Hacker News new | ask | show | jobs
by coolj 4706 days ago
Interestingly, both the go client and the scala client perform the same speed when talking to the scala server (~3.3s total), but the scala client performs much faster when talking to the go server (~1.9s total), whereas the go client performs much worse (~23s total, ~15s with GC disabled).

I thought the difference might partly be in socket buffering on the client, so I printed the size of the send and receive buffers on the socket in the scala client, and set them the same on the socket in the go client. This didn't actually bring the time down. Huh.

My next thought was that scala is somehow being more parallel when it evaluates the futures in Await.result. Running `tcpdump -i lo tcp port 1201` seems to confirm this. The scala client has a lot more parallelism (judging by packet sequence ids). Is that really because go's internal scheduling of goroutines is causing lock contention or lots of context switching?

And...googling a bit, it looks like that is the case: https://docs.google.com/document/d/1TTj4T2JO42uD5ID9e89oa0sL...

> Current goroutine scheduler limits scalability of concurrent programs written in Go, in particular, high-throughput servers and parallel computational programs. Vtocc server maxes out at 70% CPU on 8-core box, while profile shows 14% is spent in runtime.futex(). In general, the scheduler may inhibit users from using idiomatic fine-grained concurrency where performance is critical.

3 comments

Bear in mind that was written before Go 1.1, additionally Dimitry has made steps to address CPU underutilization and has been working with the rest of the Go team on preemption. I think these improvements will make it into Go 1.2, fingers crossed.
Interesting, but now I'm even more confused. How can we possibly explain that a (go client -> go server) (which are in separate go processes) performs far worse than (go -> scala server), given that the go server seems to be better when using the scala client?

The comments on the article page have a different report which doesn't suffer from this implausibility:

go server + go client 22.02125152

scala server + scala client 3.469

go server + scala client 3.562

scala server + go client 4.766823392

> Interesting, but now I'm even more confused. How can we possibly explain that a (go client -> go server) (which are in separate go processes) performs far worse than (go -> scala server), given that the go server seems to be better when using the scala client?

I've been curious about that as well.
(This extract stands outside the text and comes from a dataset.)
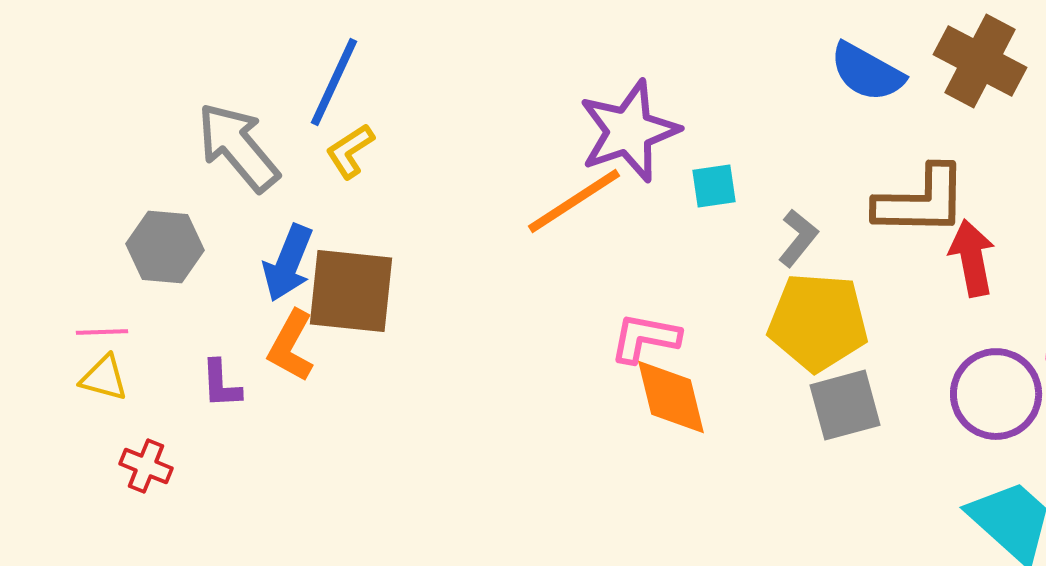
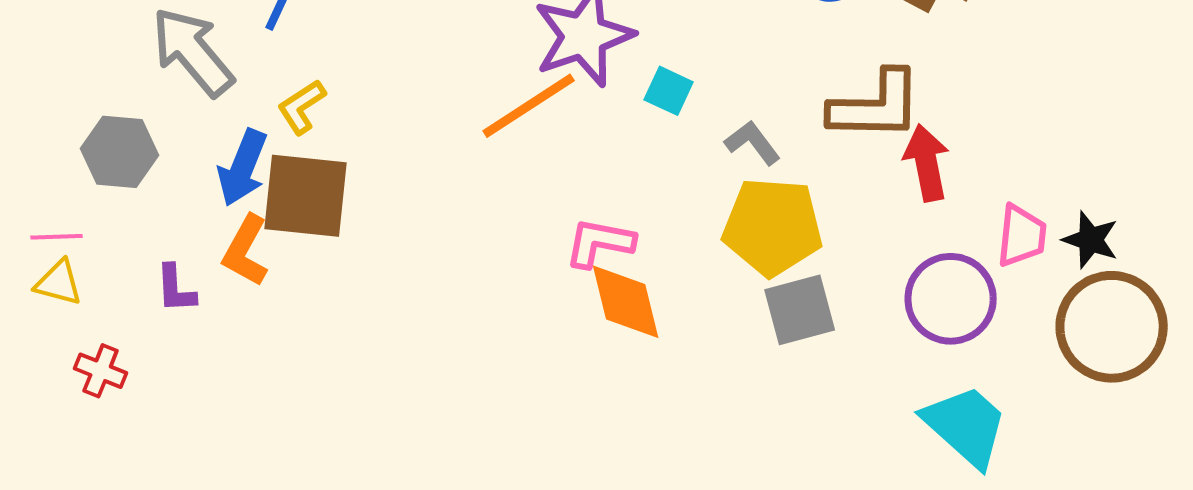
yellow L-shape: (350, 151) -> (302, 107), moved
cyan square: (714, 186) -> (669, 91), turned 33
gray L-shape: (798, 238) -> (753, 143), turned -76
The major slowdown seems to be related to a specific combination of go server and client. I don't have a good explanation. I'd love to hear from someone familiar with go internals.

> go server + go client 22.02125152 > ... > scala server + go client 4.766823392

That's roughly equivalent to my numbers.

Best response here. I spent weeks trying to get a go OpenFlow controller on par with Floodlight (java). I finally gave up on tcp performance and moved on when I realized scheduling was the problem.